In the first study, researchers discovered that mice (like humans) struggled with problem solving tasks as they entered adolescence. In a second study, researchers learned that mice who faced early stress (separation from their mother) developed more quickly than mice who were kept with their mothers. The rapid development and rush to adolescence accelerated the loss of problem solving skills.
The stressed mice also demonstrated another troubling behavior. The mice with accelerated, stress induced development, drank more ethanol—developing what Gopnik described as the “mouse equivalent to alcoholism.”
What can we learn from these studies? We know stress is harmful. How are we (the adults) contributing to the stress of our pre-adolescent students? Are we overscheduling ourselves and our students—too much homework and too many activities? Are we managing our own stress or creating stress filled homes, workplaces, and classrooms?

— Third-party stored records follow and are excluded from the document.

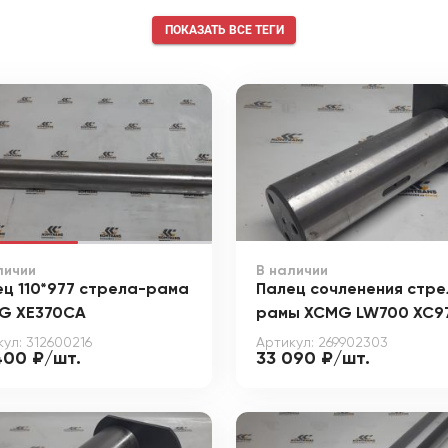
ПОКАЗАТЬ ВСЕ ТЕГИ
личии
В наличии
ц 110*977 стрела-рама
Палец сочленения стре
G XE370CA
рамы XCMG LW700 XC9
ул: 312600216
Артикул: 269902303
400 ₽/шт.
33 090 ₽/шт.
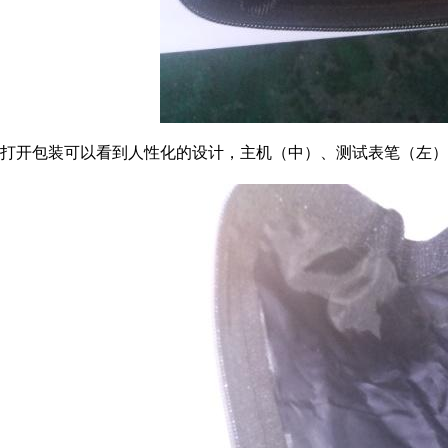
打开包装可以看到人性化的设计，主机（中）、测试表笔（左）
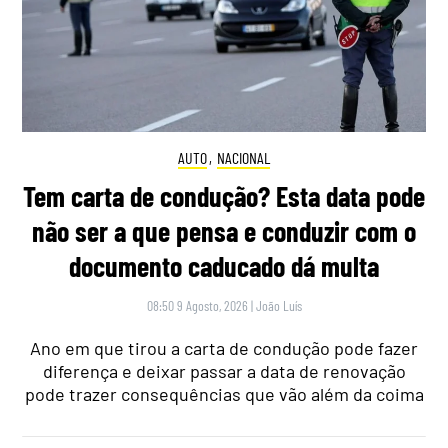
AUTO
,
NACIONAL
Tem carta de condução? Esta data pode
não ser a que pensa e conduzir com o
documento caducado dá multa
08:50 9 Agosto, 2026
|
João Luís
Ano em que tirou a carta de condução pode fazer
diferença e deixar passar a data de renovação
pode trazer consequências que vão além da coima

I am not arguing that students should always be comfortable or that we should create a stress free utopia. But, we need to become more aware and better manage our own stress levels and the stress levels of our students.
We want students to feel safe, secure, and take their time growing up. What’s the hurry? Do you really want your child to fast-track to an adult mindset? Or your middle schooler rushing to act like a senior?
Thank you for sending your child to the best private school (in my opinion) in Kansas City!